3. Seeing autumn in a new state is going to be different, too. Ames is a lovely community, with lots and lots of trees, parks and other spots where nature invades this town of 55,000, but it's certainly not northern Minnesota, whose beauty from August to the first of November is simply beyond compare. Right now would be the season for groundfog over Barrett Lake as I head out for my morning run, and I'm surprised to note how much I miss it, and the smell and sound of the lake as the days tend toward cooler temps.
4. There is an aspect of this move to campus ministry that I never considered until just now. In addition to the calendar changing, my position within the community has changed as well. In congregational ministry, which I left in January at the age of 33, I was still a kid when compared to most of the members of our church. I felt that way, too, and sometimes it was a huge problem (how is a kid supposed to provide advice for living to folks twice his age and more?). Here in Ames, I'm 34 and OLD to most of my students. No one in our student community remembers the Challenger explosion. Heck, most of them don't remember when Kurt Cobain was alive and making music. I'm sure I'll receive the list from the faculty at that one school that tells us all what this year's freshman class takes for granted as their world view, and like the last few years, I'll feel the passing of time and the shock of realizing I'm now approaching an age that encompasses my earliest memories of my parents (gulp).
5. Finally, the transformation of our house into our home continues. Bushes have been removed from the backyard and replaced with smaller, more sensible plants. The next few weekends will be spent getting stuff out of the garage and putting in new steps into the kitchen so we can get the minivan in there before the snow flies. Next spring I'll start tearing down the humongous shed in the backyard so I can move it and reassemble it in a smaller fashion in the corner and reclaim some of that space for my garden. This home-ownership thing is fun - of course, it would be a lot MORE fun if the mortgage payment took care of itself. :-)
Bonus: Hmmm, favorite activity made possible by the coming of fall. What could that be, said the young farm boy from Nebraska who played football for years and wound up playing trombone at three NCAA National Championship bowl games? Oh, yeah:
I think the whole state and all of us in diaspora are breathless with anticipation for this fall. Coach Bo Pelini sounds like the real deal and, we hope, an ascension back to the upper echelons of NCAA football will soon follow.

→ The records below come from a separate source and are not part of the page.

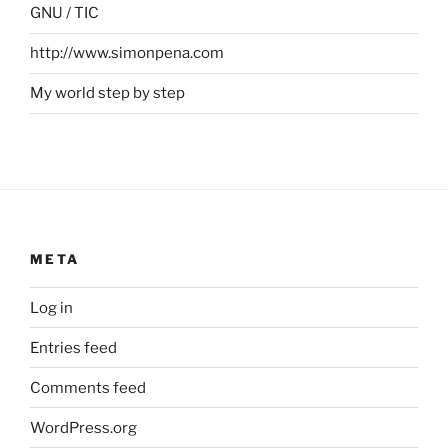
GNU / TIC
http://www.simonpena.com
My world step by step
META
Log in
Entries feed
Comments feed
WordPress.org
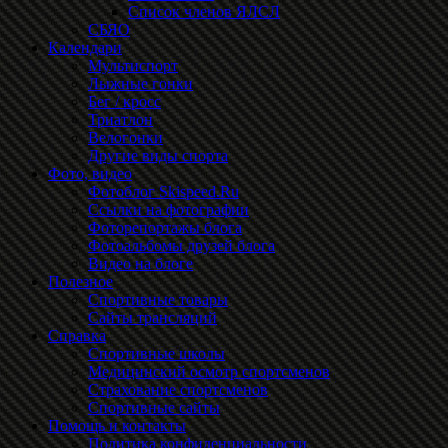
Список членов ЯЛСЛ
СБЯО
Календари
Мультиспорт
Лыжные гонки
Бег / кросс
Триатлон
Велогонки
Другие виды спорта
Фото, видео
Фотоблог Skispeed.Ru
Ссылки на фотографии
Фоторепортажы блога
Фотоальбомы друзей блога
Видео на блоге
Полезное
Спортивные товары
Сайты трансляций
Справка
Спортивные школы
Медицинский осмотр спортсменов
Страхование спортсменов
Спортивные сайты
Помощь и контакты
Политика конфиденциальности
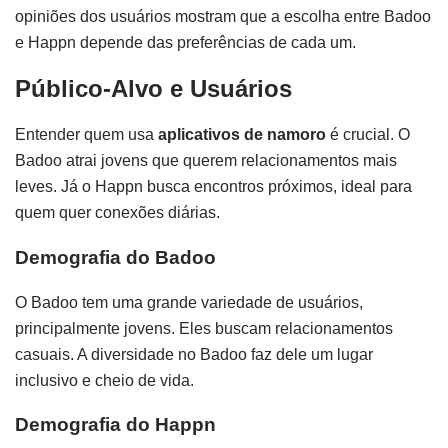
opiniões dos usuários mostram que a escolha entre Badoo
e Happn depende das preferências de cada um.
Público-Alvo e Usuários
Entender quem usa
aplicativos de namoro
é crucial. O
Badoo atrai jovens que querem relacionamentos mais
leves. Já o Happn busca encontros próximos, ideal para
quem quer conexões diárias.
Demografia do Badoo
O Badoo tem uma grande variedade de usuários,
principalmente jovens. Eles buscam relacionamentos
casuais. A diversidade no Badoo faz dele um lugar
inclusivo e cheio de vida.
Demografia do Happn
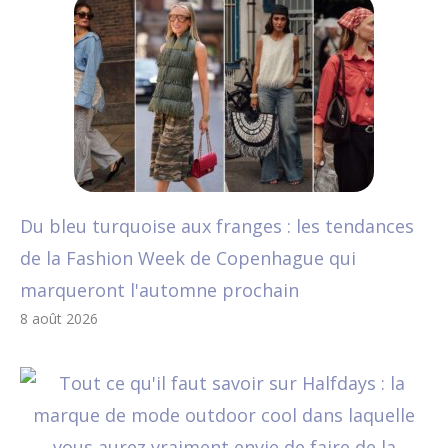
Du bleu turquoise aux franges : les tendances
de la Fashion Week de Copenhague qui
marqueront l'automne prochain
8 août 2026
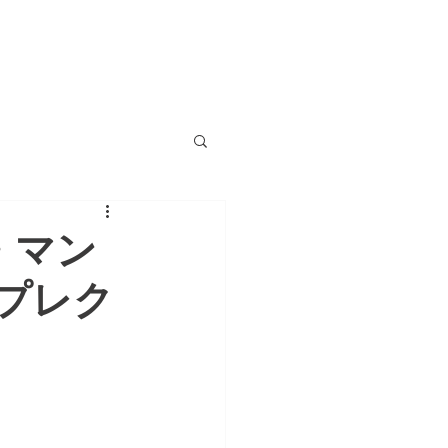
MEMBERS
INFO&CONTACT
・マン
プレク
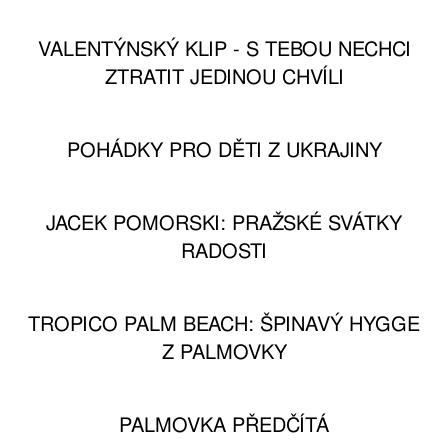
VALENTÝNSKÝ KLIP - S TEBOU NECHCI
ZTRATIT JEDINOU CHVÍLI
POHÁDKY PRO DĚTI Z UKRAJINY
JACEK POMORSKI: PRAŽSKÉ SVÁTKY
RADOSTI
TROPICO PALM BEACH: ŠPINAVÝ HYGGE
Z PALMOVKY
PALMOVKA PŘEDČÍTÁ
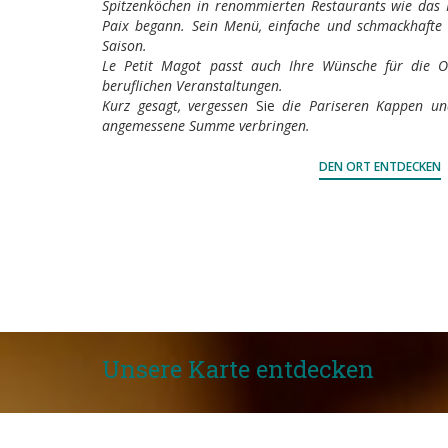
Spitzenköchen in renommierten Restaurants wie das 
Paix begann. Sein Menü, einfache und schmackhafte
Saison.
Le Petit Magot passt auch Ihre Wünsche für die Or
beruflichen Veranstaltungen.
Kurz gesagt, vergessen
Sie
die Pariseren Kappen un
angemessene Summe verbringen.
DEN ORT ENTDECKEN
Unsere Karte entdecken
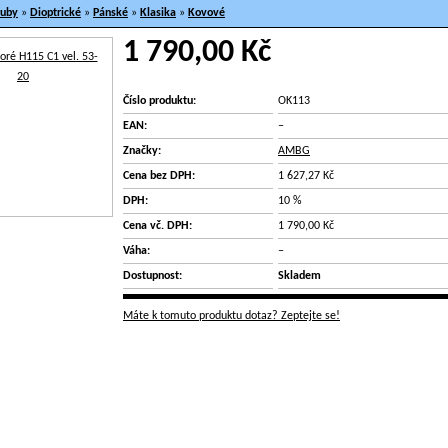
ruby
»
Dioptrické
»
Pánské
»
Klasika
»
Kovové
1 790,00 Kč
Číslo produktu:
OK113
EAN:
–
Značky:
AMBG
Cena bez DPH:
1 627,27 Kč
DPH:
10 %
Cena vč. DPH:
1 790,00 Kč
Váha:
–
Dostupnost:
Skladem
Máte k tomuto produktu dotaz? Zeptejte se!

Please, at least tell me we're going to hit people in the mouth again! That by itself would be a major transformation from the former regime in Lincoln. Go Big Red!
14 August 2008
So, as I'm doing this, I checked in with my blogroll today and found that Real Live Preacher is basically kicking my ass in the "Pastoral Aspirations" department. He's hosting a Real Live Discussion on Hell. You know, the kind of light, frivolous blogging we've come to expect, right?
Hell. Discussion and all. With ground rules and exegesis required. Just reading the few comments on his website took me nearly fifteen minutes. Gordon, I salute you, brother: go on with your bad self!
13 August 2008
It's been an interesting week since last I posted. I'm not sure exactly how to describe it. Some good stuff happened, about which I'll post later. But it's been a real struggle this week also. Some things I think are pretty important are getting dropped, regularly, and figuring out how to handle this frustration is going to be an important piece of work for me in coming days. I'm overjoyed to be a daddy for the second time - but paired with that joy is an exponentially greater challenge to be patient and forgiving, which aren't natural character traits for me. I'm more from the "Get it done and stop giving me excuses" school, which can be great in some instances but doesn't always contribute to the happiest home environment. Just a few more days and things should settle down a bit, but those are going to be LONG days, I think.
One of the good things from the week was our trip to my hometown for the 125th Anniversary Celebration of Salem Lutheran Church, where my family has worshipped for four generations (actually, counting my nephews now that my brother has moved home, it's five generations). I'll post more about that later, but here are some pictures from the weekend. Enjoy!
Alanna & her cousin N:
Burping the baby:
Little girl, big fish at the new pool in Wakefield:
Brothers and kids at the new pool:
Here I come, Daddy!
We had a FUN day at the pool!
Ainsley's second tractor ride (because no one was around to take a picture for the first)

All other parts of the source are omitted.